[Work task] Find the number of lines containing the string "Jane" in the data. Answer with the number by itself.

(Document layout analysis data)
Segment Open

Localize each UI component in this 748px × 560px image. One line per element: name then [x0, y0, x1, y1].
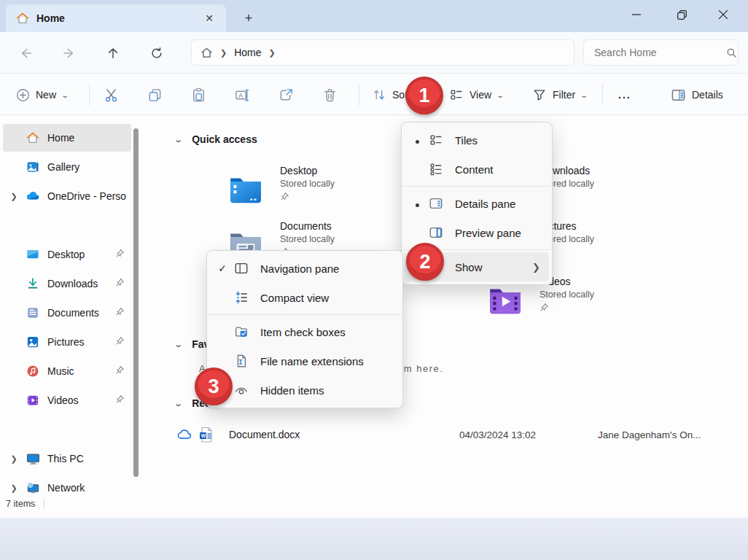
copy-button[interactable]: [141, 81, 168, 109]
submenu-item-navigation-pane[interactable]: ✓ Navigation pane: [207, 254, 402, 283]
details-button[interactable]: Details: [665, 81, 729, 109]
tab-close-button[interactable]: ✕: [200, 9, 219, 28]
onedrive-icon: [25, 189, 41, 203]
sidebar-item-label: Desktop: [47, 249, 115, 260]
refresh-button[interactable]: [146, 42, 168, 64]
new-tab-button[interactable]: +: [239, 9, 258, 28]
sidebar-item-downloads[interactable]: Downloads: [3, 270, 131, 298]
tab-title: Home: [36, 12, 200, 24]
search-box[interactable]: [583, 39, 739, 66]
sidebar-item-onedrive[interactable]: ❯ OneDrive - Perso: [3, 182, 131, 210]
chevron-right-icon[interactable]: ❯: [3, 454, 25, 464]
sidebar-item-network[interactable]: ❯ Network: [3, 474, 131, 502]
check-icon: ✓: [211, 262, 233, 274]
cut-button[interactable]: [98, 81, 125, 109]
sidebar-item-gallery[interactable]: Gallery: [3, 153, 131, 181]
home-icon: [200, 47, 213, 59]
menu-item-content[interactable]: Content: [402, 155, 552, 184]
compact-view-icon: [233, 290, 249, 305]
file-row-document[interactable]: W Document.docx 04/03/2024 13:02 Jane Da…: [175, 422, 736, 447]
sidebar-item-this-pc[interactable]: ❯ This PC: [3, 445, 131, 472]
step-badge-2: 2: [406, 243, 444, 281]
minimize-icon: [632, 10, 641, 19]
cloud-status-icon: [175, 427, 194, 443]
restore-button[interactable]: [665, 0, 698, 29]
chevron-right-icon[interactable]: ❯: [3, 483, 25, 493]
pictures-icon: [25, 335, 41, 349]
sidebar-item-music[interactable]: Music: [3, 357, 131, 385]
sidebar-item-label: Pictures: [47, 336, 115, 348]
chevron-down-icon[interactable]: ⌄: [174, 399, 184, 408]
file-modified-date: 04/03/2024 13:02: [459, 429, 536, 440]
step-number: 2: [419, 251, 430, 273]
share-button[interactable]: [273, 81, 300, 109]
sidebar-item-home[interactable]: Home: [3, 124, 131, 152]
menu-item-label: Show: [455, 261, 532, 273]
pin-icon: [539, 302, 594, 315]
status-bar: 7 items: [6, 499, 44, 509]
filter-button[interactable]: Filter ⌄: [526, 81, 593, 109]
item-check-boxes-icon: [233, 324, 249, 339]
search-input[interactable]: [594, 47, 726, 58]
taskbar: 13:55 02/03/2025: [0, 518, 748, 560]
paste-button[interactable]: [185, 81, 212, 109]
show-submenu: ✓ Navigation pane Compact view Item chec…: [206, 250, 403, 408]
step-number: 1: [418, 85, 429, 107]
new-button[interactable]: New ⌄: [10, 81, 74, 109]
toolbar-separator: [359, 84, 359, 106]
file-owner: Jane Dagenham's On...: [598, 429, 701, 440]
tile-name: Documents: [280, 220, 335, 232]
submenu-item-file-name-extensions[interactable]: File name extensions: [207, 346, 402, 376]
up-button[interactable]: [102, 42, 124, 64]
address-bar[interactable]: ❯ Home ❯: [191, 39, 574, 66]
breadcrumb[interactable]: Home: [234, 47, 261, 58]
minimize-button[interactable]: [620, 0, 653, 29]
sidebar-item-pictures[interactable]: Pictures: [3, 328, 131, 356]
menu-item-tiles[interactable]: Tiles: [402, 125, 552, 155]
share-icon: [278, 88, 294, 103]
filter-button-label: Filter: [553, 89, 575, 101]
sidebar-item-label: This PC: [47, 453, 131, 464]
step-number: 3: [208, 376, 219, 398]
chevron-down-icon[interactable]: ⌄: [174, 135, 184, 144]
see-more-button[interactable]: ...: [612, 81, 637, 109]
pin-icon: [115, 307, 127, 319]
chevron-right-icon[interactable]: ❯: [3, 192, 25, 201]
desktop-folder-icon: [227, 163, 264, 216]
submenu-item-hidden-items[interactable]: Hidden items: [207, 376, 402, 405]
sidebar-item-documents[interactable]: Documents: [3, 299, 131, 327]
section-quick-access[interactable]: ⌄ Quick access: [175, 133, 257, 145]
sidebar-item-label: Gallery: [47, 161, 131, 173]
menu-item-label: Details pane: [455, 198, 548, 210]
menu-item-details-pane[interactable]: Details pane: [402, 189, 552, 218]
sidebar-item-label: OneDrive - Perso: [47, 190, 131, 202]
file-explorer-window: Home ✕ + ❯ Home: [0, 0, 748, 518]
trash-icon: [322, 88, 338, 103]
pin-icon: [115, 249, 127, 260]
back-button[interactable]: [15, 42, 36, 64]
step-badge-3: 3: [195, 368, 233, 405]
tile-name: Desktop: [280, 165, 335, 176]
close-button[interactable]: [706, 0, 740, 29]
sidebar-item-videos[interactable]: Videos: [3, 386, 131, 414]
chevron-down-icon[interactable]: ⌄: [174, 340, 184, 349]
tab-home[interactable]: Home ✕: [6, 4, 226, 32]
pin-icon: [115, 394, 127, 406]
rename-button[interactable]: A: [229, 81, 256, 109]
submenu-item-item-check-boxes[interactable]: Item check boxes: [207, 317, 402, 346]
status-separator: [44, 499, 44, 509]
chevron-down-icon: ⌄: [580, 91, 588, 99]
menu-separator: [402, 186, 551, 187]
forward-button[interactable]: [58, 42, 80, 64]
sidebar-item-desktop[interactable]: Desktop: [3, 241, 131, 268]
menu-item-label: Item check boxes: [260, 326, 398, 338]
tiles-view-icon: [428, 133, 444, 147]
file-name: Document.docx: [229, 429, 423, 440]
section-label: Quick access: [192, 133, 257, 145]
submenu-item-compact-view[interactable]: Compact view: [207, 283, 402, 312]
menu-item-label: Hidden items: [260, 384, 398, 397]
view-button[interactable]: View ⌄: [443, 81, 509, 109]
item-count: 7 items: [6, 499, 35, 509]
sidebar-scrollbar[interactable]: [133, 128, 139, 477]
delete-button[interactable]: [316, 81, 343, 109]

Segment Closed

[Output of the task] 2